= Activity =
Scan the data beneath this task and copy each line that includes "layer".

┌────────

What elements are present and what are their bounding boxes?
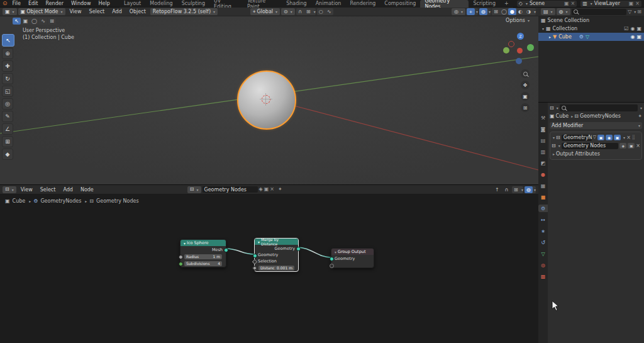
proportional-edit-icon[interactable]: ○ [317,8,325,15]
close-icon[interactable]: × [626,135,631,140]
node-ico-sphere[interactable]: ▾ Ico Sphere Mesh Radius 1 m Subdivision… [180,239,226,267]
gizmo-y-axis[interactable] [527,44,534,51]
workspace-tab-geometry-nodes[interactable]: Geometry Nodes [420,0,469,8]
blender-logo-icon[interactable]: ⊙ [3,1,8,6]
input-socket-subdivisions[interactable] [179,262,183,266]
eye-icon[interactable]: ◉ [630,26,635,31]
modifier-wrench-icon[interactable]: ⚙ [579,35,584,40]
add-modifier-dropdown[interactable]: Add Modifier ▾ [550,122,642,129]
tab-world-icon[interactable]: ● [538,171,548,178]
camera-visibility-icon[interactable]: ▣ [636,35,641,40]
workspace-tab-compositing[interactable]: Compositing [380,0,420,8]
select-extend-icon[interactable]: ⊞ [48,18,56,25]
outliner-row-scene-collection[interactable]: ▦ Scene Collection [538,16,644,25]
output-socket-mesh[interactable] [224,248,228,252]
visibility-dropdown[interactable]: ◎ ▾ [452,8,465,15]
subdivisions-field[interactable]: Subdivisions 4 [184,261,222,266]
tool-scale[interactable]: ◱ [2,86,13,97]
retopoflow-dropdown[interactable]: RetopoFlow 3.2.5 (self) ▾ [150,8,218,15]
orientation-dropdown[interactable]: ⌖ Global ▾ [250,8,280,15]
mode-dropdown[interactable]: ▣ Object Mode ▾ [18,8,65,15]
duplicate-icon[interactable]: ▣ [564,1,569,6]
falloff-icon[interactable]: ∿ [325,8,333,15]
editor-type-button[interactable]: ▤ ▾ [541,8,555,15]
add-workspace-button[interactable]: + [500,0,513,8]
workspace-tab-sculpting[interactable]: Sculpting [177,0,209,8]
workspace-tab-texture-paint[interactable]: Texture Paint [243,0,282,8]
realtime-toggle-icon[interactable]: ◉ [606,135,613,140]
node-merge-by-distance[interactable]: ▾ Merge by Distance Geometry Geometry Se… [254,238,299,272]
workspace-tab-shading[interactable]: Shading [282,0,311,8]
camera-visibility-icon[interactable]: ▣ [636,26,641,31]
options-dropdown[interactable]: Options ▾ [506,18,530,23]
gizmo-neg-y-axis[interactable] [503,47,509,53]
select-tweak-icon[interactable]: ↖ [13,18,21,25]
tab-view-layer-icon[interactable]: ▥ [538,148,548,155]
select-circle-icon[interactable]: ◯ [30,18,38,25]
tab-physics-icon[interactable]: ↺ [538,239,548,246]
tab-material-icon[interactable]: ◍ [538,261,548,269]
geometry-node-editor[interactable]: ⊟ ▾ View Select Add Node ⊟ ▾ Geometry No… [0,184,539,343]
tab-tool-icon[interactable]: ⚒ [538,114,548,121]
breadcrumb-object[interactable]: Cube [556,113,569,119]
properties-search-input[interactable] [560,104,638,111]
gizmo-neg-z-axis[interactable] [516,58,522,64]
chevron-down-icon[interactable]: ▾ [623,135,625,140]
chevron-down-icon[interactable]: ▾ [558,143,560,148]
tab-texture-icon[interactable]: ▩ [538,273,548,280]
node-header[interactable]: ▾ Group Output [331,249,374,255]
funnel-icon[interactable]: ▽ [593,135,596,140]
workspace-tab-rendering[interactable]: Rendering [345,0,380,8]
expand-icon[interactable]: ▾ [542,26,544,31]
tab-particles-icon[interactable]: ∗ [538,227,548,235]
tool-select-box[interactable]: ↖ [2,34,14,47]
render-toggle-icon[interactable]: ▣ [614,135,621,140]
select-box-icon[interactable]: ▣ [21,18,30,25]
eye-icon[interactable]: ◉ [630,35,635,40]
outliner-row-cube[interactable]: ▸ ▼ Cube ⚙ ▽ ◉ ▣ [538,33,644,41]
viewport-menu-select[interactable]: Select [86,9,108,14]
chevron-down-icon[interactable]: ▾ [534,9,536,14]
output-socket-geometry[interactable] [296,247,301,251]
view-layer-selector[interactable]: ▥ ▾ ViewLayer ▣ × [580,1,641,7]
close-icon[interactable]: × [636,143,640,149]
node-group-field[interactable]: Geometry Nodes [562,143,619,149]
input-socket-geometry[interactable] [330,257,334,261]
gizmo-z-axis[interactable]: Z [517,33,524,40]
outliner-row-collection[interactable]: ▾ ▦ Collection ☑ ◉ ▣ [538,25,644,33]
node-group-output[interactable]: ▾ Group Output Geometry [331,248,374,268]
duplicate-icon[interactable]: ▣ [629,1,634,6]
workspace-tab-modeling[interactable]: Modeling [145,0,177,8]
editor-type-button[interactable]: ▣ ▾ [3,8,17,15]
snap-settings-icon[interactable]: ⊞ [304,8,313,15]
tool-add-cube[interactable]: ⊞ [2,136,13,147]
close-icon[interactable]: × [570,1,575,6]
viewport-menu-object[interactable]: Object [126,9,149,14]
tab-render-icon[interactable]: ◙ [538,125,548,133]
menu-file[interactable]: File [9,1,25,6]
menu-edit[interactable]: Edit [25,1,42,6]
tab-modifiers-icon[interactable]: ⚙ [538,205,548,212]
tool-retopoflow[interactable]: ◆ [2,149,13,160]
node-header[interactable]: ▾ Merge by Distance [255,239,298,245]
close-icon[interactable]: × [635,1,640,6]
orthographic-button[interactable]: ⊞ [521,103,530,112]
expand-icon[interactable]: ▸ [549,35,551,39]
camera-view-button[interactable]: ▣ [521,92,530,101]
tab-object-icon[interactable]: ■ [538,193,548,201]
workspace-tab-uv-editing[interactable]: UV Editing [209,0,243,8]
gizmo-x-axis[interactable] [517,48,523,53]
shading-wireframe-icon[interactable]: ◯ [500,8,508,15]
navigation-gizmo[interactable]: Z [503,33,536,65]
snap-magnet-icon[interactable]: ∩ [296,8,304,15]
tab-output-icon[interactable]: ▤ [538,137,548,144]
properties-editor-icon[interactable]: ⊟ [550,106,554,111]
tool-transform[interactable]: ◎ [2,98,13,110]
move-view-button[interactable]: ✥ [521,81,530,89]
tool-move[interactable]: ✚ [2,60,13,72]
3d-viewport[interactable]: ▣ ▾ ▣ Object Mode ▾ View Select Add Obje… [0,8,539,184]
radius-field[interactable]: Radius 1 m [184,254,222,259]
tool-cursor[interactable]: ⊕ [2,48,13,59]
xray-toggle-icon[interactable]: ⊞ [492,8,500,15]
workspace-tab-layout[interactable]: Layout [119,0,145,8]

└────────

= Task result =
tab-view-layer-icon[interactable]: ▥ [538,148,548,155]
view-layer-selector[interactable]: ▥ ▾ ViewLayer ▣ × [580,1,641,7]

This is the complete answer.